(EXTRACTED RECORDS begins)
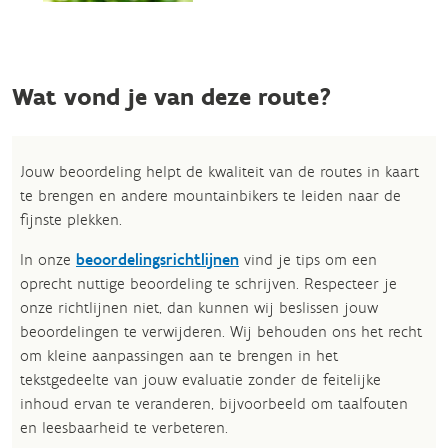
Wat vond je van deze route?
Jouw beoordeling helpt de kwaliteit van de routes in kaart
te brengen en andere mountainbikers te leiden naar de
fijnste plekken.
In onze
beoordelingsrichtlijnen
vind je tips om een
oprecht nuttige beoordeling te schrijven. Respecteer je
onze richtlijnen niet, dan kunnen wij beslissen jouw
beoordelingen te verwijderen. Wij behouden ons het recht
om kleine aanpassingen aan te brengen in het
tekstgedeelte van jouw evaluatie zonder de feitelijke
inhoud ervan te veranderen, bijvoorbeeld om taalfouten
en leesbaarheid te verbeteren.​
(EXTRACTED RECORDS ends)
### BRIEF
All lines from the one that has "inhoud ervan te" through the end of the material above should be returned exactly; omit the rest.

### RESPONSE FOR THIS EXERCISE
inhoud ervan te veranderen, bijvoorbeeld om taalfouten
en leesbaarheid te verbeteren.​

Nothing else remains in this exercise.